Cette absence comblée, la voici confrontée à un modèle de même gabarit, apprécié pour son rapport prix/capacité de chargement : la Skoda Octavia Combi. Cette dernière est apparue en 2006, deux ans après la berline à hayon.
Autant le sigle 1.9 TDI de l'Octavia est familier, autant le TDCi de la Nubira est inédit. Il marque l'arrivée d'un 2 litres turbo 16 soupapes à rampe commune. Fort d'une puissance de 121 ch et d'un couple de 280 Nm, il affiche des caractéristiques plus avantageuses que le diesel à injecteurs pompes de la Skoda (105 ch et 250 Nm).
Pour autant, le brio escompté n'est pas perceptible au volant. Au contraire, la voiture fait preuve d'une placidité reposante. Tout l'inverse de la Skoda, si tonique qu'elle en devient brutale. Les amateurs de sensations apprécieront. Le fait est qu'au chapitre consommations, l'Octavia fait preuve d'une sobriété imbattable renforcée par une plus grande autonomie. Cela étant, nos deux déménageuses peuvent parcourir plus de 1 000 km en usage routier et la famille vous demandera de toute façon de vous arrêter bien avant.
Question de coffre
Plus gourmand, le coffre de l'Octavia est prêt à digérer des quantités de chargement impressionnantes. Mètre ruban en main, les cotes de la soute de la Skoda sont plus généreuses que celles que l'on mesure à bord de la Chevrolet.
Excepté banquette rabattue, où les 195 cm offerts par la Chevrolet dépassent de près de 20 cm la longueur de la Combi. En termes de volume, le score est sans appel, c'est près de 200 litres de plus que l'on peut embarquer dans la Skoda !
Si une fois chargé, il s'agit de voyager sans fatigue, la Chevrolet présente un niveau de confort plus réussi que celui de la tchèque. L'Octavia se rattrape au niveau du dynamisme.
Plus à l'aise dans les parties sinueuses et plus stable à bon rytme, elle surclasse sa concurrente qui paye là une conception bien plus ancienne de son châssis. Enfin, l'Octavia dispose en série de l'antidérapage ESP qui est indisponible sur sa rivale, même en option.

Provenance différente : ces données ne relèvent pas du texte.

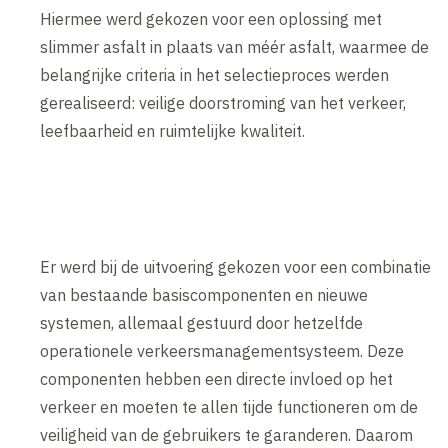
Hiermee werd gekozen voor een oplossing met
slimmer asfalt in plaats van méér asfalt, waarmee de
belangrijke criteria in het selectieproces werden
gerealiseerd: veilige doorstroming van het verkeer,
leefbaarheid en ruimtelijke kwaliteit.
Er werd bij de uitvoering gekozen voor een combinatie
van bestaande basiscomponenten en nieuwe
systemen, allemaal gestuurd door hetzelfde
operationele verkeersmanagementsysteem. Deze
componenten hebben een directe invloed op het
verkeer en moeten te allen tijde functioneren om de
veiligheid van de gebruikers te garanderen. Daarom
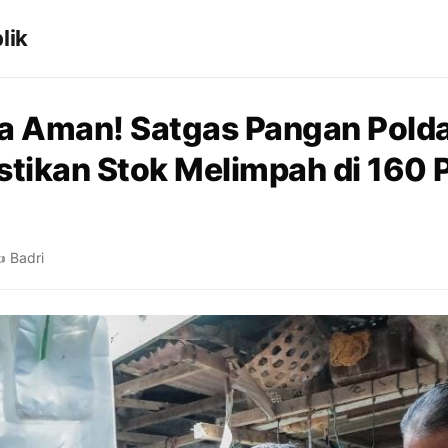
lik
a Aman! Satgas Pangan Pold
stikan Stok Melimpah di 160 
️ Badri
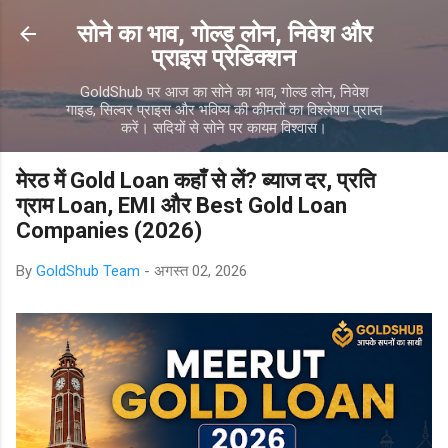
सीधे मुख्य सामग्री पर जाएं
सोने का भाव, गोल्ड लोन, निवेश और
प्राइस प्रेडिक्शन
GoldShub पर आज का सोने का भाव, गोल्ड लोन, निवेश
गाइड, सिल्वर प्राइस और भविष्य की कीमतों का विश्लेषण प्राप्त
करें। सदियों से सोने पर कायम विश्वास।
मेरठ में Gold Loan कहाँ से लें? ब्याज दर, प्रति
ग्राम Loan, EMI और Best Gold Loan
Companies (2026)
By
GoldShub Team
-
अगस्त 02, 2026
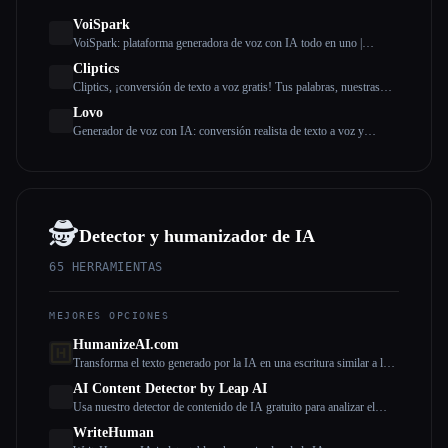
VoiSpark
VoiSpark: plataforma generadora de voz con IA todo en uno |
Conversión de texto a voz y clonación de voz
Cliptics
Cliptics, ¡conversión de texto a voz gratis! Tus palabras, nuestras
voces.
Lovo
Generador de voz con IA: conversión realista de texto a voz y
clonación de voz
🕵️
Detector y humanizador de IA
65
HERRAMIENTAS
MEJORES OPCIONES
HumanizeAI.com
Transforma el texto generado por la IA en una escritura similar a la
humana con Humanize AI
AI Content Detector by Leap AI
Usa nuestro detector de contenido de IA gratuito para analizar el
texto y comprobar si lo ha generado la IA o no. Herramienta AI
WriteHuman
Checker, 100% gratis para siempre.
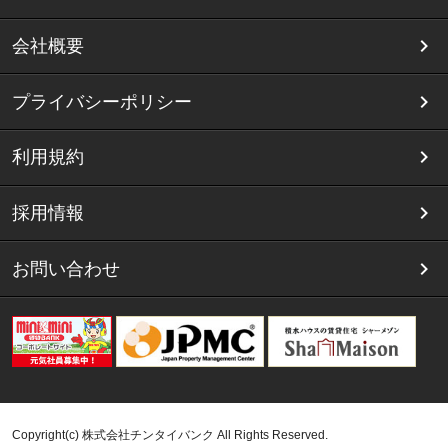
会社概要
プライバシーポリシー
利用規約
採用情報
お問い合わせ
Copyright(c) 株式会社チンタイバンク All Rights Reserved.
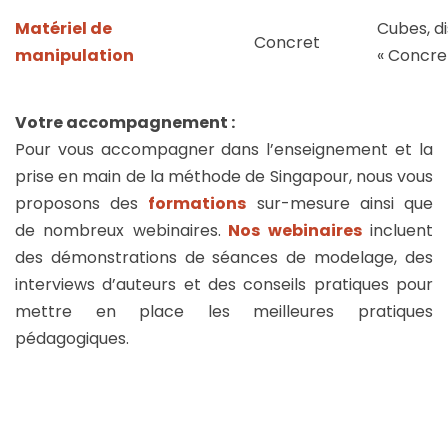
Matériel de
Cubes, d
Concret
manipulation
« Concret
Votre accompagnement :
Pour vous accompagner dans l’enseignement et la
prise en main de la méthode de Singapour, nous vous
proposons des
formations
sur-mesure ainsi que
de nombreux webinaires.
Nos webinaires
incluent
des démonstrations de séances de modelage, des
interviews d’auteurs et des conseils pratiques pour
mettre en place les meilleures pratiques
pédagogiques.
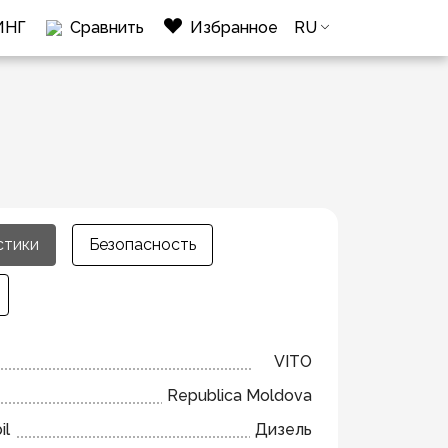
ИНГ
Сравнить
Избранное
RU
стики
Безопасность
VITO
Republica Moldova
il
Дизель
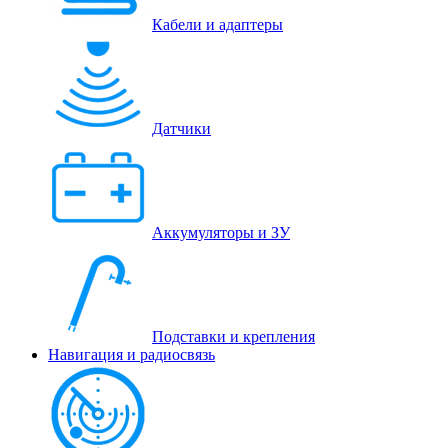
Кабели и адаптеры
Датчики
Аккумуляторы и ЗУ
Подставки и крепления
Навигация и радиосвязь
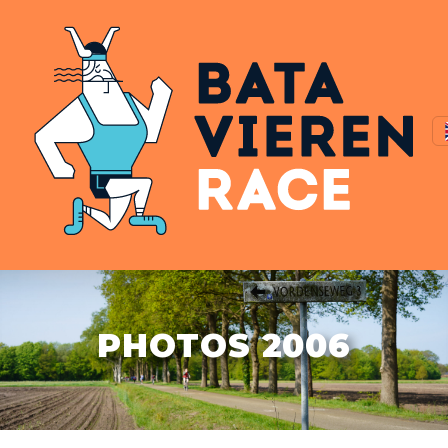
PHOTOS 2006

D'ailleurs, au chapitre équipement, l'Octavia est mieux dotée et offre plus de possibilités d'options.
Bilan
Si elle est loin de démériter, la Nubira SW ne parvient pas à égaler la Skoda. À sa décharge, elle est affichée à un prix très attractif. Il faut se tourner vers une catégorie inférieure pour trouver un tarif comparable chez ses concurrentes. La Skoda Octavia procure un agrément de conduite plus abouti. Qui plus est, ses qualités d'habitabilité et de volume de chargement font la différence. Pour un break, c'est essentiel !
16:25 Publié dans Chevrolet , Skoda | Lien permanent | Commentaires (1) | Envoyer cette note | Tags : Chevrolet Nubira, Skoda Octavia, comparatif, essai, argus
14.12.2006
Skoda Roomster 1.9 TDi 105 vs. Citroën Berlingo HDi 92 : duel de petites reines
Jusque-là, un ludospace était un dérivé d'utilitaire - à l'image du Berlingo - pour lequel on imaginait une vocation de loisirs. Le Roomster a été pensé dès le départ comme un véhicule à part entière, pratique et rationnel. Le nouveau maillot jaune de la discipline ?
Vous rêvez d'un monospace, mais les tarifs sont dissuasifs ? L'aspect pratique d'un Citroën Berlingo vous attire, mais sa démarche de « camionnette » vous rebute ? Vous êtes le client visé par Skoda avec son nouveau Roomster. Pour moins de 20 000 € en finition et en motorisation Diesel haut de gamme, cet ambitieux tchèque vous offre une position de conduite de berline, une modularité combinée à des aspects pratiques de monospace et un coffre de ludospace. Une proposition pour le moins séduisante à l'heure des grands départs. Pour en arriver là, ses concepteurs sont partis d'une feuille blanche et non pas d'une base utilitaire, contrairement aux Berlingo, Kangoo et consorts, dont le nouveau venu entend bien ne faire qu'une bouchée. Avec sa cellule avant très basse et sa partie centrale et arrière rehaussée, le dernier rejeton de la firme tchèque joue les coquets en sacrifiant deux bons décimètres sous la toise et... du volume de chargement. Du coup, se montre-t-il suffisant à l'heure d'emmener armes, bagages et bicyclettes sur la route des vacances ? Pour le savoir, rien de tel qu'une confrontation avec le Berlingo, véritable mètre étalon du genre.
Mécanique
Skoda propose en entrée de gamme un petit et vibrant 1.4 TDi de 80 ch (lire L'argus du 1er juin 2006), mais pour tenir tête à la Citroën, il est ici équipé du 1.9 TDi à injecteur pompe. Ses 105 ch lui confèrent une belle vitalité. Souple et doté d'un joli punch, il n'éprouve aucune difficulté à franchir des cols de première catégorie, même en charge. En revanche, cette mécanique manifeste un trop bruyamment son enthousiasme, et les vibrations engendrées dans le pédalier ou le siège sont désagréables.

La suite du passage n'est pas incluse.